Instead of using xcorr(x) to estimate the cross-correlation, Listing 4.9 uses convolution to obtain z. As discussed in Section E.4.3, the two alternatives are equivalent.

In the last lines, Listing 4.9 emphasizes that obtaining z2 provides an alternative interpretation of z. Using notation of sequences instead of vectors: while z was obtained with $(x[n]∗h[n])∗x[−n]$ , using the commutative and associative convolution properties, the operations were rearranged to obtain z2 via $(x[n]∗x[−n])∗h[n] = R[n]∗h[n]$ , where $R[n]$ is the autocorrelation of $x[n]$ .

The procedure suggested by Listing 4.9 fails when the peak of the impulse response is not its first sample. For example, the reader is invited to modify Listing 4.9 to use h=[2;3;4] and observe that Listing 4.9 is restricted to extract the samples after the impulse response peak. In more elaborated schemes, after the cursor is chosen, equalizers for the pre-cursor and post-cursor parts of the channel impulse response can be used. $□$

Example 4.14. More complete example of LS channel identification and synchronization. Listing 4.10 provides a more complete example of LS estimation. For example, it allows to investigate the impact of the AWGN SNR and input length.

Listing 4.10: MatlabOctaveBookExamples/ex_systems_LS_channel_estimation.m

1function [h,h_est,h_est2,h_est3]= ... 
2    ex_systems_LS_channel_estimation(inputLengthLog2, ... 
3    inputSequenceChoice, SNRdB) 
4%function [h,h_est,h_est2,h_est3]= ... 
5%ex_systems_LS_channel_estimation(inputLengthLog2,inputSequenceChoice) 
6% inputLengthLog2=12; %the input length is 2^inputLengthLog2-1 
7% inputSequenceChoice=3; %choose between following options 
8% SNRdB = 20; %SNR (dB) that determines noise power. Inf is noiseless 
9inputLength=2^inputLengthLog2-1; %number of input samples 
10switch inputSequenceChoice %obs: input signal must be a column vector 
11    case 1; x=transpose(1:2^inputLengthLog2-1); %arbitrary input 
12    case 2; x=2*((rand(inputLength,1)>0.5)-0.5); %random 
13    case 3; x=mseq(2,inputLengthLog2); %"maximum length" sequence 
14end 
15alpha = 1/sum(x.^2); %find normalization factor 
16%% Define the channel.

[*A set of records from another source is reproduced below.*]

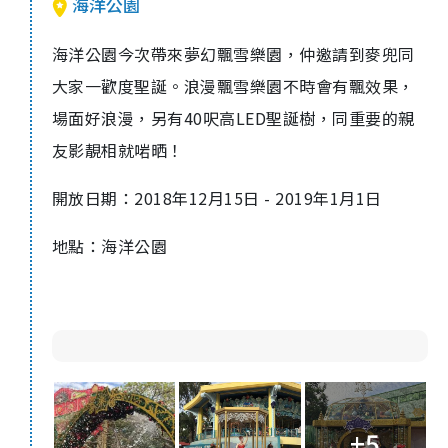
海洋公園
海洋公園今次帶來夢幻飄雪樂園，仲邀請到麥兜同
大家一歡度聖誕。浪漫飄雪樂園不時會有飄效果，
場面好浪漫，另有
40
呎高
LED
聖誕
樹
，同重要的親
友影靚相就啱晒！
開放日期：
2018
年
12
月
15
日
- 2019
年
1
月
1
日
地點：海洋公園
+5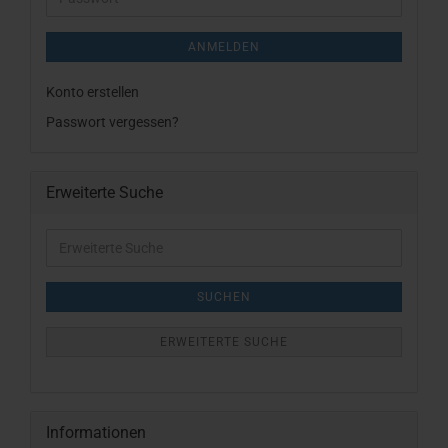
ANMELDEN
Konto erstellen
Passwort vergessen?
Erweiterte Suche
Erweiterte
Suche
SUCHEN
ERWEITERTE SUCHE
Informationen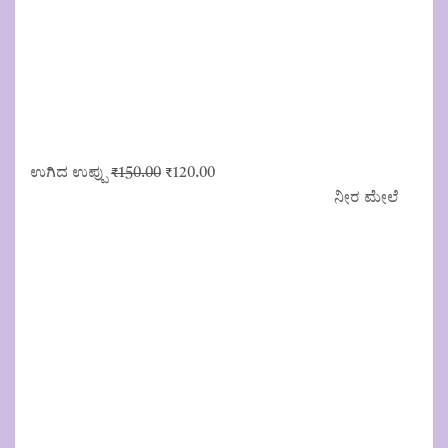
Original
Current
ಉಗಿದ ಉಪ್ಪು
₹
150.00
₹
120.00
price
price
ನೀರ ಮೇಲೆ
was:
is:
₹150.00.
₹120.00.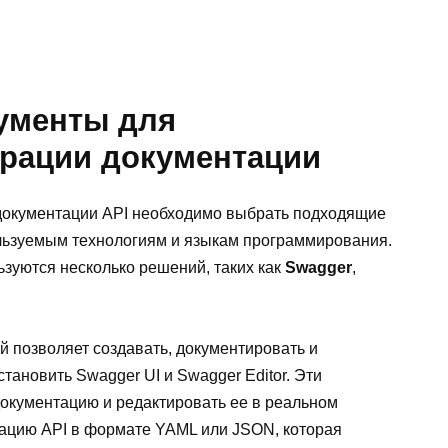
рументы для
ерации документации
 документации API необходимо выбрать подходящие
льзуемым технологиям и языкам программирования.
зуются несколько решений, таких как
Swagger
,
й позволяет создавать, документировать и
становить Swagger UI и Swagger Editor. Эти
окументацию и редактировать ее в реальном
ацию API в формате YAML или JSON, которая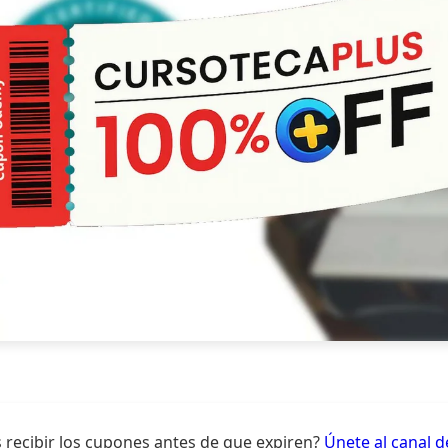
 recibir los cupones antes de que expiren?
Únete al canal 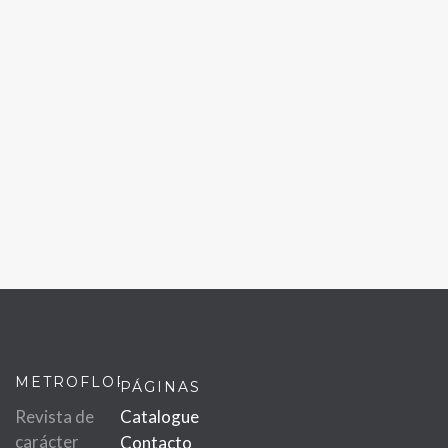
METROFLOR
PÁGINAS
Revista de
Catalogue
carácter
Contacto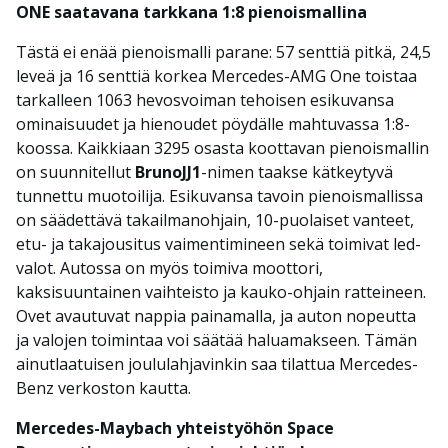
ONE saatavana tarkkana 1:8 pienoismallina
Tästä ei enää pienoismalli parane: 57 senttiä pitkä, 24,5
leveä ja 16 senttiä korkea Mercedes-AMG One toistaa
tarkalleen 1063 hevosvoiman tehoisen esikuvansa
ominaisuudet ja hienoudet pöydälle mahtuvassa 1:8-
koossa. Kaikkiaan 3295 osasta koottavan pienoismallin
on suunnitellut
BrunoJJ1
-nimen taakse kätkeytyvä
tunnettu muotoilija. Esikuvansa tavoin pienoismallissa
on säädettävä takailmanohjain, 10-puolaiset vanteet,
etu- ja takajousitus vaimentimineen sekä toimivat led-
valot. Autossa on myös toimiva moottori,
kaksisuuntainen vaihteisto ja kauko-ohjain ratteineen.
Ovet avautuvat nappia painamalla, ja auton nopeutta
ja valojen toimintaa voi säätää haluamakseen. Tämän
ainutlaatuisen joululahjavinkin saa tilattua Mercedes-
Benz verkoston kautta.
Mercedes-Maybach yhteistyöhön Space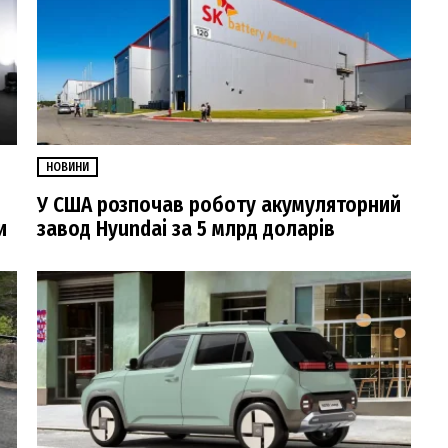
НОВИНИ
У США розпочав роботу акумуляторний
и
завод Hyundai за 5 млрд доларів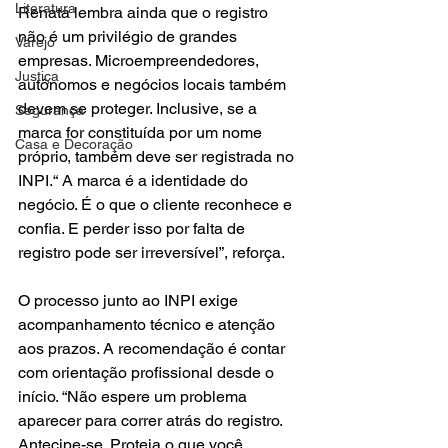
Literatura
Renata lembra ainda que o registro 
não é um privilégio de grandes 
Varejo
empresas. Microempreendedores, 
Justiça
autônomos e negócios locais também 
devem se proteger. Inclusive, se a 
Segurança
marca for constituída por um nome 
Casa e Decoração
próprio, também deve ser registrada no 
INPI.“ A marca é a identidade do 
negócio. É o que o cliente reconhece e 
confia. E perder isso por falta de 
registro pode ser irreversível”, reforça.
O processo junto ao INPI exige 
acompanhamento técnico e atenção 
aos prazos. A recomendação é contar 
com orientação profissional desde o 
início. “Não espere um problema 
aparecer para correr atrás do registro. 
Antecipe-se. Proteja o que você 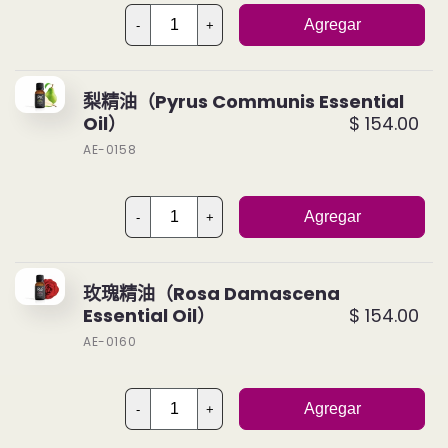
Agregar
-
+
梨精油（Pyrus Communis Essential
Oil）
$ 154.00
AE-0158
Agregar
-
+
玫瑰精油（Rosa Damascena
Essential Oil）
$ 154.00
AE-0160
Agregar
-
+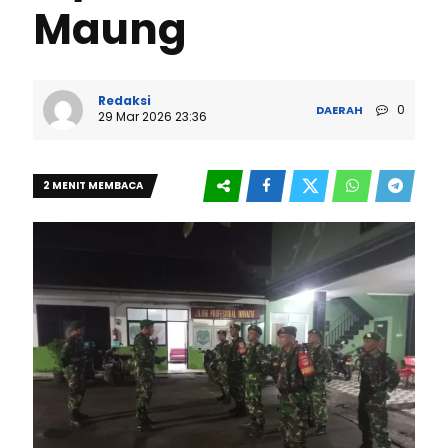
Maung
Redaksi
0
DAERAH
29 Mar 2026 23:36
2 MENIT MEMBACA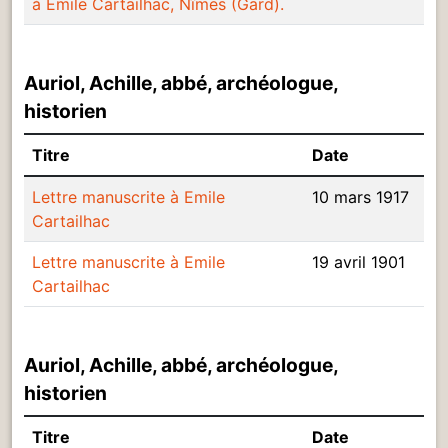
à Emile Cartailhac, Nîmes (Gard).
Auriol, Achille, abbé, archéologue,
historien
Titre
Date
Lettre manuscrite à Emile
10 mars 1917
Cartailhac
Lettre manuscrite à Emile
19 avril 1901
Cartailhac
Auriol, Achille, abbé, archéologue,
historien
Titre
Date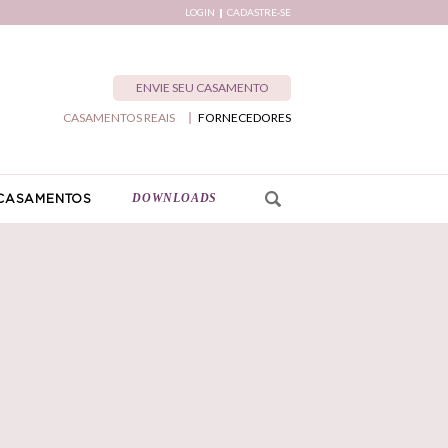
LOGIN
CADASTRE-SE
ENVIE SEU CASAMENTO
CASAMENTOS REAIS
FORNECEDORES
DOWNLOADS
CASAMENTOS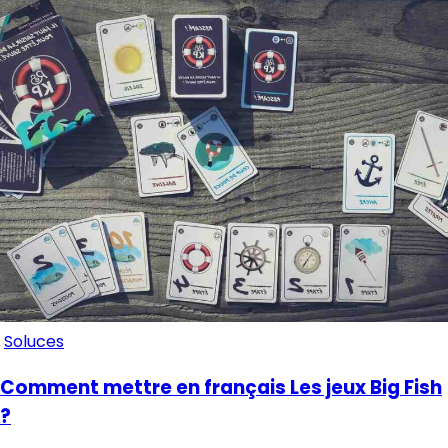
Soluces
Comment mettre en français Les jeux Big Fish
?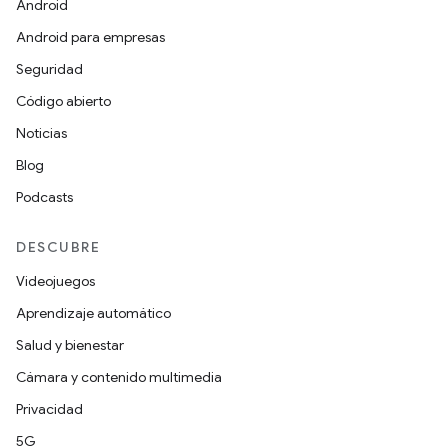
Android
Android para empresas
Seguridad
Código abierto
Noticias
Blog
Podcasts
DESCUBRE
Videojuegos
Aprendizaje automático
Salud y bienestar
Cámara y contenido multimedia
Privacidad
5G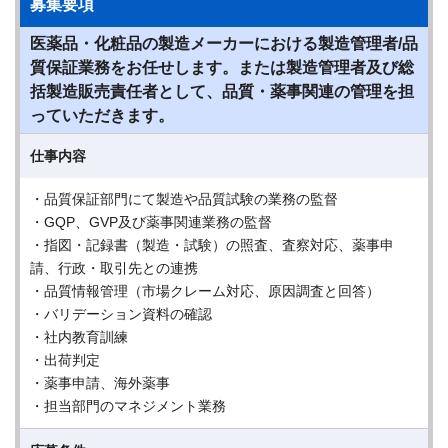
募集要項
医薬品・化粧品の製造メーカーにおける製造管理者/品
質保証業務をお任せします。または製造管理者及び総
括製造販売責任者として、品質・薬事関連の管理を担
っていただきます。
仕事内容
・品質保証部門にて製造や品質試験の業務の監督
・GQP、GVP及び薬事関連業務の監督
・指図・記録書（製造・試験）の照査、査察対応、薬事申
請、行政・取引先との連携
・品質情報管理（市場クレーム対応、原因調査と回答）
・バリデーション資料の確認
・社内教育訓練
・出荷判定
・薬事申請、海外薬事
・担当部門のマネジメント業務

Example: a Chebyshev filter 
17N=6; R=0.5; Wp=[0.3 0.5]; %order, ripple in dB and cutoff frequencies 
18[B,A]=cheby1(N,R,Wp); %design filter, obs: can check with freqz(B,A) 
19h=impz(B,A); %get long h (length determined by impzlength.m) 
20h_power = abs(h).^2; %instantaneous power of h (assumed in Watts) 
21h_totalEnergy=sum(h_power); %total energy of h (assumed in Joules) 
22accumulatedEnergySum = cumsum(h_power); %accumulated sum 
23energyThreshold = 99.99/100; %keep 99.99% of total energy in h 
24index=find(accumulatedEnergySum > energyThreshold*h_totalEnergy,1); 
25h=h(1:index); %truncated impulse response, can check with freqz(h) 
26%% Pass signal through channel and add noise 
27y=conv(x,h); %pass input signal through the channel 
28P_receiver = mean(abs(y).^2); %power of signal of interest at Rx 
29Power_noise = P_receiver / 10^(0.1*SNRdB); %noise power 
30y=y+sqrt(Power_noise)*randn(size(y)); %add some noise 
31X=convmtx(x,length(h)); %create convolution matrix X 
32mpInv=pinv(X); %pinv is a robust estimation of the pseudoinverse 
33%% Compare identification techniques: 
34%1) LS estimate via Moore-Penrose pseudoinverse 
35h_est = mpInv*y; %use pseudoinverse previously computed 
36%2) Assuming inv(X'*X) is alpha*I  (where I is the identity matrix) 
37h_est2 = alpha*X'*y; %under assumption, no need to calculate pinv(X) 
38%3) Peak-searching procedure with known h peak index (hpeakIndex) 
39z=conv(y,flipud(x)); %implement crosscorrelation via convolution 
40[maxOutput, maxIndex] = max(abs(z)); %find peak of output (R) 
41[temp, hpeakIndex] = max(abs(h)); %index of impulse response peak 
42guessFirstIndex = maxIndex-hpeakIndex+1; %index to get imp. response 
43h_est3=alpha*z(guessFirstIndex:guessFirstIndex+length(h)-1);%estimate 
44%% Results: 
45errors=[h-h_est h-h_est2 h-h_est3]; %estimation error for 3 estimates 
46h_sqrt_norm=mean(abs(h).^2); 
47disp(['SNR = ' num2str(SNRdB) ' dB and ' ... 
48    num2str(inputLength) ' training samples']) 
49disp(['NMSE: ' ... 
50    num2str(10*log10(mean(abs(errors).^2)/h_sqrt_norm)) ' (dB)']) 
51spectralDistort=[ak_spectralDistortion(h,h_est,length(h),10), ... 
52 ak_spectralDistortion(h,h_est2,length(h),10)... %use 10 dB to get 
53 ak_spectralDistortion(h,h_est3,length(h),10)]; %passband distortions 
54disp(['Spectral distortions: ' num2str(spectralDistort) ' (dB)'])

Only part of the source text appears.